Xavantes e posseiros estão longe de um acordo

Os fazendeiros e posseiros que vivem na reserva indígena xavante Marãiwatsede reivindicam a permanência dos índios apenas na fazenda Karu, região de 14 mil hectares, onde os xavantes levantaram aldeia provisória há duas semanas. Homologada em 1998, a reserva Marãiwatsede foi demarcada com uma área de 165 mil hectares. Expulsos da região na década de 60, os xavantes retornaram à terra com o aval do Supremo Tribunal Federal (STF), que autorizou a retomada imediata de 115 mil hectares.

Nesta sexta-feira, cerca de 20 fazendeiros se reuniram com o prefeito de Alto Boa Vista, Mário Barbosa, com o representante da Advocacia-Geral da União (AGU), Cláudio Fim, e com o procurador-geral da República, Mário Lúcio Avelã. Também participaram do encontro o superintendente do Incra na região, Leonel Wohlsahrt, e o procurador-federal da Funai, César Augusto Nascimento.

De acordo com César, foi discutida a manutenção da paz na região e a área onde os índios devem ficar. Na reunião, Cláudio Fim, da AGU, e o procurador Mário Lucio pediram que a terra dos índios seja preservada. Segundo eles, é impossível restringir a posse da terra que já foi devolvida aos xavantes por decisão liminar do STF.

Os fazendeiros se recusaram a ouvir o superintendente do Incra. Disseram que não conversam com o órgão enquanto o processo sobre a terra não for decidido em última instância pela 5ª Vara da Justiça Federal do Mato Grosso. Os posseiros também se recusam a mudar para terras que já foram desapropriadas pelo Incra para eles.

Segundo eles, a obstrução, esta semana, dos trechos das rodovias BR-158 e BR 080 que dão acesso à reserva, foi uma forma de protesto e pedido de socorro. Diante da abertura de negociações, o grupo desobstruiu as estradas.

A produtora rural Irene Santos, há onze anos na região, diz ter perdido a paz após a volta dos índios para a região. “Desde que eles entraram, não temos mais sossego. Eles invadiram algumas casas, mataram a criação e obrigaram a mulher do dono a fazer comida. O que eles fazem é roubo”, acusa Irene.

Advogado dos fazendeiros, Romes da Mota classifica a situação como “desesperadora”. “Os fazendeiros tem medo de perder a sua propriedade, o gado e o meio de vida. Além disso, estão sendo constantemente ameaçados pelos xavantes”, afirma Mota.

Os índios negam que tenham praticado os crimes apontados pelos posseiros. "Somos contra a mentira dos fazendeiros, políticos e do prefeito. Os posseiros têm de sair imediatamente da terra, senão vamos tomar atitudes", avisa o cacique da tribo, Damião Xavante.

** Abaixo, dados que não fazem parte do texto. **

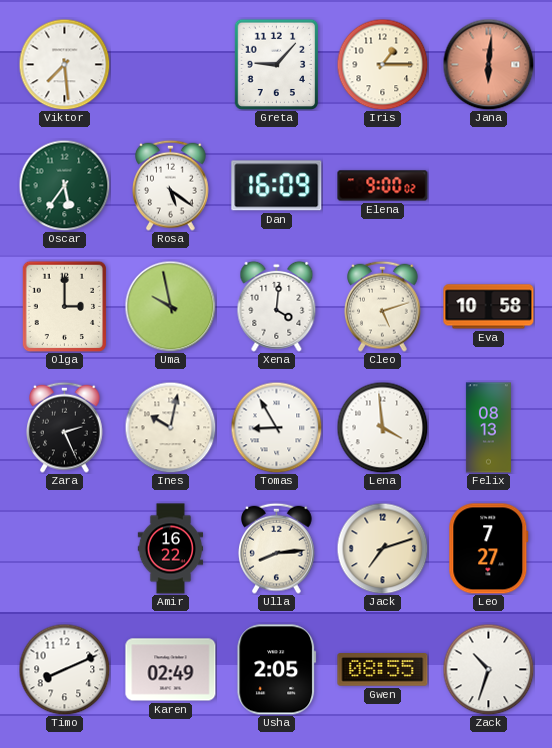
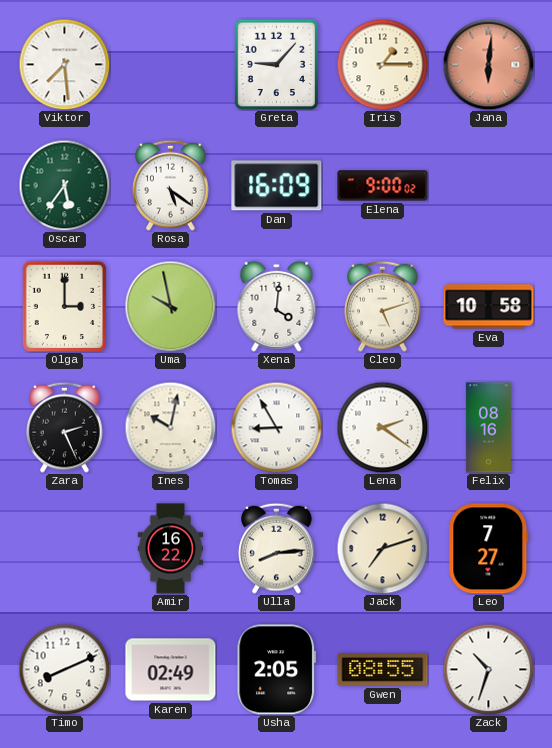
Lena: 3:59 -> 2:21
Felix: 08:13 -> 08:16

O administrador da Funai em Goiânia, Edson Beiriz, tem acompanhado o caso e acredita que é preciso iniciar os pedidos de reintegração de posse na Justiça. Beiriz lembra que os xavantes Marãwatsede passaram quase 40 anos em peregrinação, vivendo em condições precárias, depois de terem sido expulsos da região por usineiros e fazendeiros.

“Após a reocupação, muitos deles querem reaver toda a área rapidamente”, afirma o administrador. “Para auxiliá-los, a Funai pretende entrar com novas ações na Justiça. Tanto para reaver a terra como para conseguir indenizações pelos estragos ao meio ambiente.”